Oleh Muhajir Al Fairusy.
Allah SWT selalu memberikan pilihan dalam hidup ini antara berbuat baik atau jahat, sebagai implikasi pilihan selanjutnya surga atau neraka. Pun demikian, di dunia yang dihuni oleh miliaran manusia yang berkoloni, berkomunitas hingga berbangsa, punya model tersendiri sebagai ciri khas sebuah bangsa. Dari model beradab, hingga kurang beradab. Model beradab, biasanya dimunculkan oleh komunitas / negara yang jauh dari praktik patologi sosial. Sebaliknya, yang kurang beradab selalu diwarnai dengan peningkatan volume praktik kriminal. Terlepas dari doktrin agama apa, kalau pelakunya jauh dari nilai agama- maka dapat dipastikan mereka belum menjadi bagian dari peradaban.

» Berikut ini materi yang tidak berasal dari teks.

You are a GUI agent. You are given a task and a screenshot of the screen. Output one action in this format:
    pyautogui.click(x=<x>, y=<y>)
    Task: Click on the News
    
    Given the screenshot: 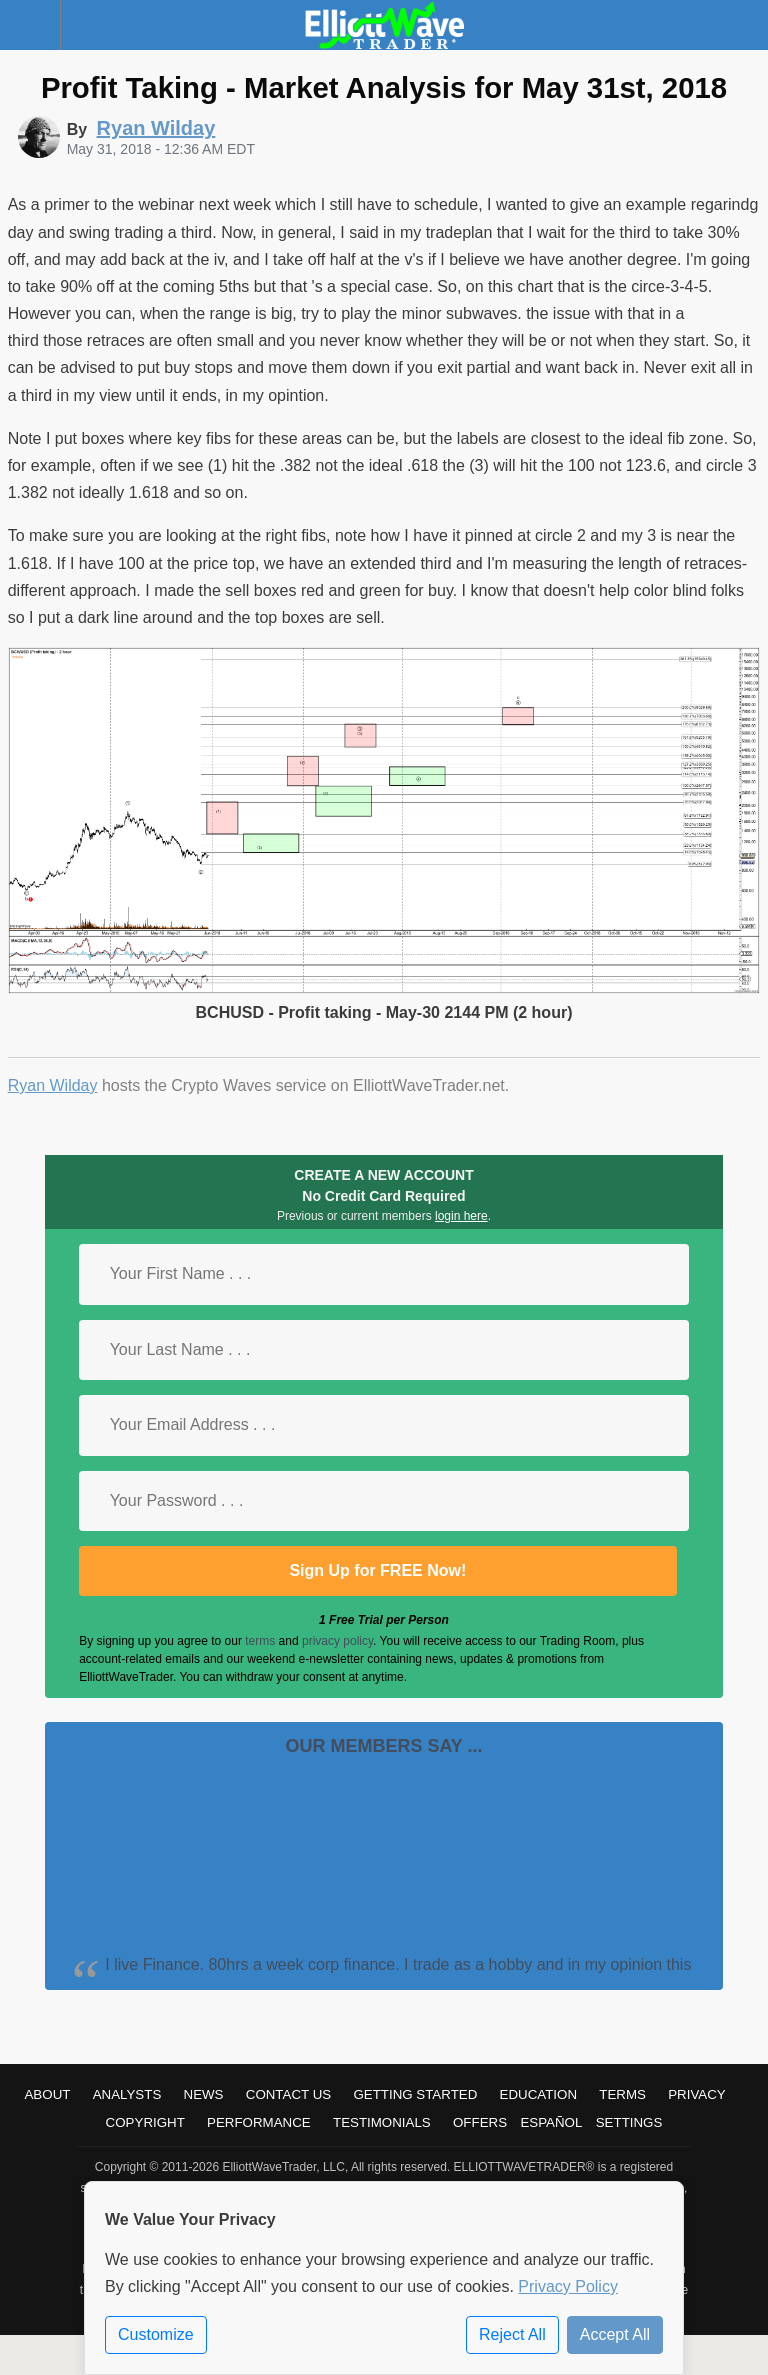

Negara Brunai Darussalam |
Mengenai Brunei Darussalam, wilayah ini-hampir jarang terdengar isu patologi sosial dari ragam media. Terutama, terkait pemberitaan-pemberitaan tindakan kriminal "yang dimaknai sebagai perilaku tak beradab", baik dari sisi politik maupun kehidupan sosial negara mungil ini. Bahkan, nama Brunei dengan kultur Melayu dan Islam-nya, selalu dilirik oleh banyak orang Aceh untuk bisa mengikuti jejaknya. Potret SDA Brunei, dan ideologi agama yang sama selalu saja diserupakan oleh banyak orang Aceh, untuk membangun negerinya kelak.
Negara Somalia |
Di sisi lain, di wilayah yang berbeda, ada bangsa Somalia. Bangsa ini, telah mendapat stereotipe sebagai negara pelaku pelanggaran “damai” paling sering. Dimulai dari rivalitas antarsuku, riak konflik dengan negeri seberangnya / Ethopia, dan spesial dalam kasus pembajakan kapal laut asing, yang melintas wilayah perairan mereka. Tiga elemen tadi, selalu menjadi isu untuk menempatkan mereka sebagai komunitas yang kurang patut untuk ditiru. Tentunya, tak ada satu orang Aceh pun, yang ingin bercermin ke sana. Meskipun, dalam praktik, tak sedikit orang Aceh yang ikut berperilaku ala somali.
Tindakan paling keji.
Praktik ala pembajak Somalia, kian sering terjadi menjelang Pemilu di Aceh, seperti pembunuhan yang kian marak. Sikap menghargai nyawa manusia sebagai pemberian istimewa Tuhan, dan hanya Dia yang berhak mencabutnya, seakan dikibuli oleh nafsu serakah manusia itu sendiri. Padahal, membunuh itu adalah tindakan paling keji di atas muka bumi. Islam sendiri, mengecam pelaku pembunuhan dengan ancaman tak akan pernah mencium aroma surga. Membunuh dan merebut hak orang lain merupakan tindakan menggerogoti perasaan solidaritas sosial, yang bisa mengancam stabilitas keamanan sebuah komunitas.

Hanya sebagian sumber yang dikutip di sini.